Carnet de Voyage - Le viol dans l'armée américaine

Les violences sexuelles dans l'armée américaine. Facteur endogène d'une institution ?






Jusqu’à récemment, il n’était pas possible d’avoir des statistiques sur les agressions sexuelles entre compagnons d’armes car l’armée ne cherchait pas à collecter ces informations. En terme de chiffre, les viols commis dans l’armée américaine sont peu connus. Néanmoins, en 2010 le département de la défense a publié son rapport mettant en exergue le fait qu’une femme était violée toutes les 3 heures.  On estime qu’environ 80 % des crimes ne sont pas dénoncés. Pourtant, l’estimation du nombre de viol est très importante : environ 500 000 femmes auraient été sexuellement agressées depuis leurs intégration dans l’armée. De même, 20% des vétérans femmes auraient été abusées en service. Comment expliquer un tel climat dans une institution pourtant si prestigieuse aux Etats-Unis ? 

D’une part, le passé des recrues est important : on compte que 15% d’entre eux ont tenté ou commis un viol avant d’entrer dans l’armée. Il y a donc dès l’entrée un climat de violence et de volonté de domination sur les femmes. On les considère comme un objet servant au désir de l’homme. Pourtant dans l’armée, la signification du viol change : plutôt que de comprendre le viol comme un acte sexuel de désir et de plaisir, il est compris comme un acte d’autorité (C’est pour cela qu’il concerne également un nombre important d’hommes). Dans Honor Betrayed, Sexual Abuse in America’s Military du docteur Mic Hunter, il met en exergue 7 raisons de la banalisation du viol : l’acceptation des violences interpersonnelles, l’existence de rôles genrés stéréotypés, le rejet du féminisme, la vision des femmes comme propriétés des hommes, des relations antagoniques entre femmes et hommes, une certaine attraction à l’agression sexuelle (Les femmes aiment «le sexe violent») et enfin, l’homophobie. 
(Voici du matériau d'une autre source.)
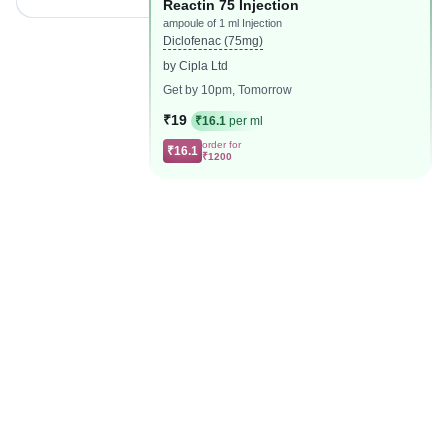
Reactin 75 Injection
ampoule of 1 ml Injection
Diclofenac (75mg)
by Cipla Ltd
Get by 10pm, Tomorrow
₹19
₹16.1
per ml
order for
₹16.1
₹1200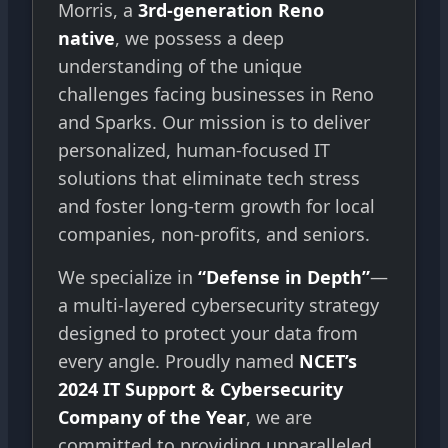
Morris, a
3rd-generation Reno
native
, we possess a deep
understanding of the unique
challenges facing businesses in Reno
and Sparks. Our mission is to deliver
personalized, human-focused IT
solutions that eliminate tech stress
and foster long-term growth for local
companies, non-profits, and seniors.
We specialize in
“Defense in Depth”
—
a multi-layered cybersecurity strategy
designed to protect your data from
every angle. Proudly named
NCET’s
2024 IT Support & Cybersecurity
Company of the Year
, we are
committed to providing unparalleled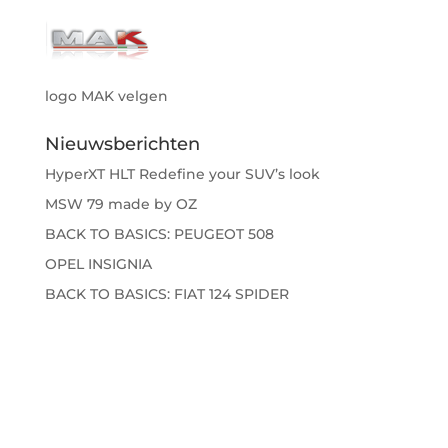
logo MAK velgen
Nieuwsberichten
HyperXT HLT Redefine your SUV’s look
MSW 79 made by OZ
BACK TO BASICS: PEUGEOT 508
OPEL INSIGNIA
BACK TO BASICS: FIAT 124 SPIDER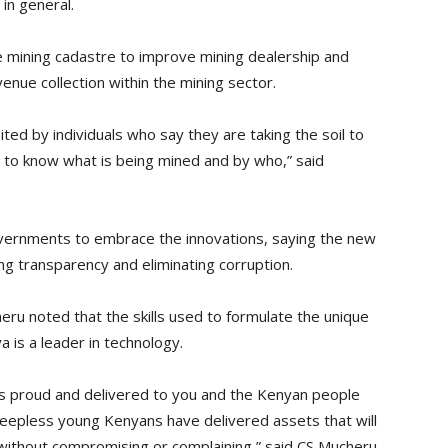
in general.
 mining cadastre to improve mining dealership and
enue collection within the mining sector.
ited by individuals who say they are taking the soil to
ble to know what is being mined and by who,” said
vernments to embrace the innovations, saying the new
ng transparency and eliminating corruption.
eru noted that the skills used to formulate the unique
 is a leader in technology.
s proud and delivered to you and the Kenyan people
eepless young Kenyans have delivered assets that will
e without compromising or complaining,” said CS Mucheru.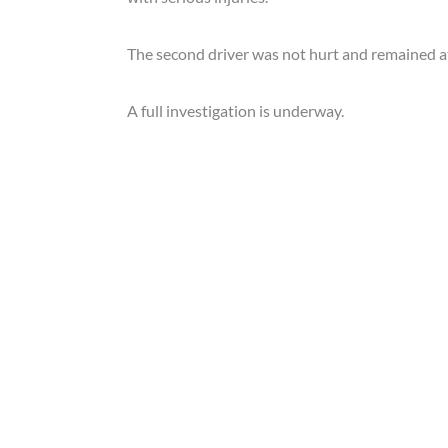
The second driver was not hurt and remained at
A full investigation is underway.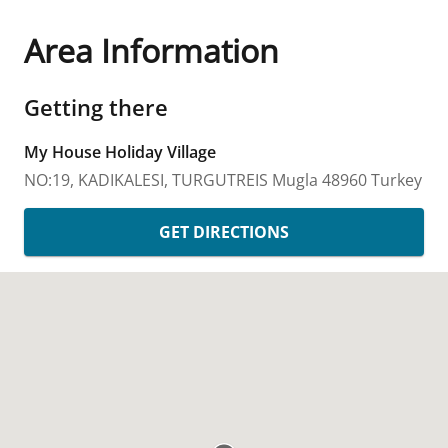
Area Information
Getting there
My House Holiday Village
NO:19, KADIKALESI, TURGUTREIS
Mugla
48960
Turkey
GET DIRECTIONS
Avec la reconnaissance publique du problème du viol dans l’armée américaine, il y a une diminution des recrues féminines pourtant qualifiées de meilleures pour l’armée. Les femmes victimes présentent des impacts psychologiques très importants : elles ont un taux plus élevé de trouble de stress post-traumatique que les soldats ayant participé à une guerre. Cela entraine des troubles du sommeil mais aussi des amnésies partielles, des sentiments de détresse intenses, un comportement nuisible pour la victime elle-même (tentatives de suicide...)...
Comme le souligne le documentaire The Invisible War, un autre réel traumatisme pour ces femmes en dehors de l’acte même est le manque de reconnaissance de la part d’une institution qu’elles percevaient comme sécuritaire, qui pouvait même être devenue une autre famille. Cette conception amène le viol comme une sorte d’inceste qui touche la partie la plus profonde de l’être, ce qui le rend d’autant plus dur à surmonter. En effet, la victime subie un deuxième assaut : elle a été trahie par des camarades ou des supérieurs. En plus de cela, le manque de reconnaissance ressentie du fait que leur agresseur est protégé, parfois même promu apparait comme fondamentalement  injuste. Si sanction il y a, elle est très légère comme des peines de quelques jours d’exclusion de la base ou des travaux d’intérêt généraux. Cela fait passer le message suivant : l’individu, sa souffrance et sa peine en tant que tels n’ont pas d’importance. C’est la réputation du bourreau et de l’armée qui est en jeu et qui a plus d’importance que la victime. 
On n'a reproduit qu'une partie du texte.